Pour se situer à un autre niveau, comment définir la contemplation ?

    Dans l'Ethique à Nicomaque, (son fils) Aristote en parle admirablement. Pour ce dernier, l'activité contemplative est par elle même l'action la plus élevée de l'homme sur cette terre. Ainsi, la contemplation constitue l'exact contraire de l'activité pratique ; par définition, elle est le moment le plus important de la vie humaine. Il spécifie que la sagesse du contemplatif comporte des plaisirs merveilleux, autant par la pureté que par la solidité. Le sage, même abandonné à lui-même, peut encore se livrer à la contemplation. Plus la sagesse est grande, plus la contemplation occupe une place importante dans la vie. Aristote précise que le sage a le devoir d'entraîner d'autres personnes vers l'activité contemplative. Il annonce les Pères du désert et tous les contemplatifs qui ont décidé de vouer leur vie à Dieu, sagesse et source de toute sagesse.
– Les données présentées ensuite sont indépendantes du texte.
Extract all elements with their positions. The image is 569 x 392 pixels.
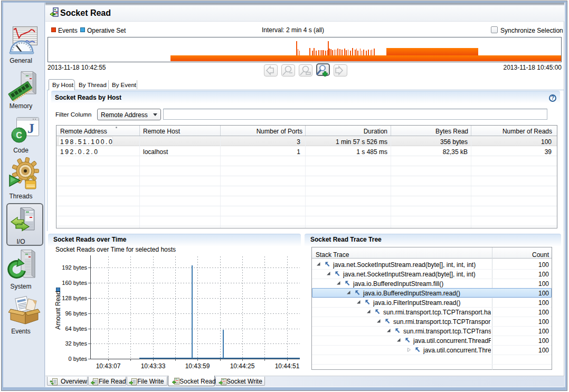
svg-text:J: J bbox=[27, 121, 34, 136]
svg-text:C: C bbox=[16, 131, 22, 140]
Certes, les réalités divines dont parle Aristote sont très loin de notre Dieu et du Christ. Le philosophe appelait simplement à l'élévation de l'esprit et du cœur.
    En fait, il y a chez l'homme une forme de nostalgie de la compagnie de Dieu. Nous avons en nous un désir profond et une volonté d'être face à face avec le divin. Sur le plan chrétien, la contemplation est effectivement un cœur à cœur avec Dieu dans le silence et la solitude. Elle est impossible dans l'agitation du monde, mais plus encore dans les dispersions du bruit intérieur. Les tumultes les plus difficiles à encadrer restent nos propres orages intérieurs.
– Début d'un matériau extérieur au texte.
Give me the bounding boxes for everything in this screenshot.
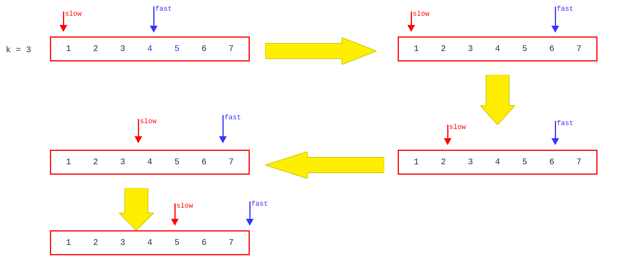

    Avec le Christ, la contemplation ressemble à la joie de deux amoureux qui se regardent silencieusement. Je pense souvent à ce petit paysan qui venait chaque jour dans l'église d'Ars. Il restait de longs moments absolument immobile devant le tabernacle. Un jour, le saint curé lui demanda « Que faites-vous là, cher ami ? » Alors, il lui répondit : « Je l'avise, et il m'avise. » Le petit paysan ne disait rien, car il n'avait pas besoin de parler pour dire au Christ qu'il l'aimait ; en retour, il n'avait pas besoin de manifestation du Fils de Dieu, car il se savait vraiment aimé. Dans l'amour, la parole n'est pas nécessaire. Plus la vie de silence est dense, plus l'âme est seule avec Dieu. Et plus l'âme est vierge, plus elle se retire du monde agité.
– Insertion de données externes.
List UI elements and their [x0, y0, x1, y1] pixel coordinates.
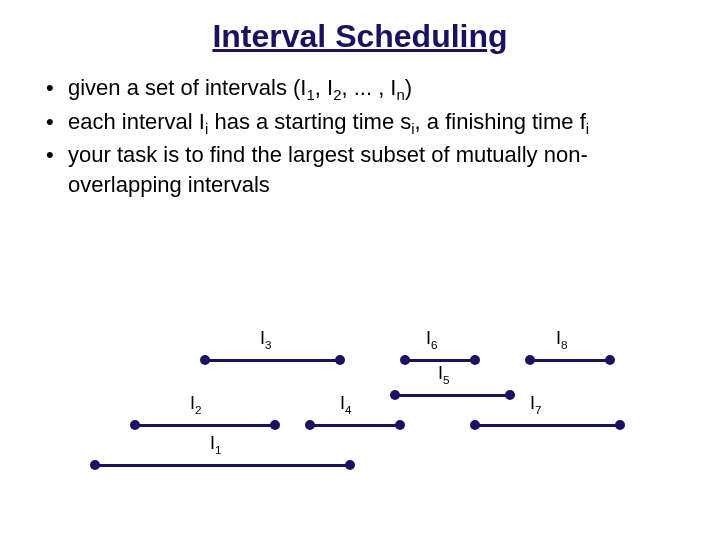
- interval-I5: [395, 385, 510, 405]
- label-I6: I6: [426, 328, 438, 349]
- endpoint-icon: [470, 355, 480, 365]
- text: each interval I: [68, 109, 205, 134]
- bullet-3: your task is to find the largest subset …: [44, 140, 676, 199]
- subscript: 4: [345, 403, 352, 416]
- text: ): [405, 75, 412, 100]
- label-I7: I7: [530, 393, 542, 414]
- subscript: 1: [215, 443, 222, 456]
- slide-title: Interval Scheduling: [0, 0, 720, 55]
- subscript: 6: [431, 338, 438, 351]
- text: has a starting time s: [208, 109, 411, 134]
- bar-icon: [205, 359, 340, 362]
- endpoint-icon: [270, 420, 280, 430]
- label-I5: I5: [438, 363, 450, 384]
- interval-diagram: I3 I6 I8 I5: [0, 330, 720, 530]
- label-I4: I4: [340, 393, 352, 414]
- bar-icon: [405, 359, 475, 362]
- bullet-2: each interval Ii has a starting time si,…: [44, 107, 676, 137]
- subscript: 8: [561, 338, 568, 351]
- endpoint-icon: [525, 355, 535, 365]
- bar-icon: [395, 394, 510, 397]
- endpoint-icon: [505, 390, 515, 400]
- endpoint-icon: [345, 460, 355, 470]
- endpoint-icon: [390, 390, 400, 400]
- endpoint-icon: [395, 420, 405, 430]
- label-I2: I2: [190, 393, 202, 414]
- bar-icon: [310, 424, 400, 427]
- interval-I3: [205, 350, 340, 370]
- subscript: 7: [535, 403, 542, 416]
- text: given a set of intervals (I: [68, 75, 306, 100]
- text: , ... , I: [341, 75, 396, 100]
- endpoint-icon: [200, 355, 210, 365]
- interval-I8: [530, 350, 610, 370]
- interval-I1: [95, 455, 350, 475]
- bar-icon: [135, 424, 275, 427]
- text: , I: [315, 75, 333, 100]
- bullet-list: given a set of intervals (I1, I2, ... , …: [44, 73, 676, 200]
- subscript: i: [586, 120, 589, 137]
- interval-I7: [475, 415, 620, 435]
- endpoint-icon: [605, 355, 615, 365]
- bar-icon: [530, 359, 610, 362]
- bullet-1: given a set of intervals (I1, I2, ... , …: [44, 73, 676, 103]
- subscript: 2: [195, 403, 202, 416]
- interval-I2: [135, 415, 275, 435]
- endpoint-icon: [470, 420, 480, 430]
- bar-icon: [95, 464, 350, 467]
- endpoint-icon: [400, 355, 410, 365]
- endpoint-icon: [130, 420, 140, 430]
- bar-icon: [475, 424, 620, 427]
- subscript: 1: [306, 86, 314, 103]
- endpoint-icon: [335, 355, 345, 365]
- endpoint-icon: [90, 460, 100, 470]
- slide: Interval Scheduling given a set of inter…: [0, 0, 720, 540]
- subscript: 3: [265, 338, 272, 351]
- interval-I4: [310, 415, 400, 435]
- label-I8: I8: [556, 328, 568, 349]
- endpoint-icon: [305, 420, 315, 430]
- label-I1: I1: [210, 433, 222, 454]
- endpoint-icon: [615, 420, 625, 430]
- label-I3: I3: [260, 328, 272, 349]
- subscript: n: [396, 86, 404, 103]
- text: , a finishing time f: [415, 109, 586, 134]
- subscript: 5: [443, 373, 450, 386]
    Cependant, nous ne devons pas croire que la contemplation de Dieu n'est possible que dans le silence d'un monastère, d'une église, ou dans la solitude du désert. Jean-Paul II exhortait les chrétiens à être, « des contemplatifs en action ». Dans le commentaire de saint Thomas sur saint Jean se trouve un passage particulièrement éclairant. Jésus se tourne vers André et Jean qui lui ont demandé : « Rabbi - ce qui veut dire Maître — où demeures-tu ? » Et il leur répond : « Venez et voyez. » Saint Thomas donne ainsi un sens mystique à des paroles qui signifient effectivement que seules la rencontre et l'expérience personnelle peuvent nous faire connaître le Christ. Cette connaissance expérimentale de Dieu en nous est le cœur de la contemplation. La sainte humanité du Christ est toujours le chemin pour arriver à Dieu : le laisser parler dans le silence, devant le saint sacrement, face à un crucifix, en la présence d'un malade qui est un autre Christ, le Christ lui-même. Chaque âme, certes, a son chemin. Jean-Paul II disait que si parfois il se sentait mûr pour demander des choses à Dieu, en d'autres occasions, ce n'était pas le cas.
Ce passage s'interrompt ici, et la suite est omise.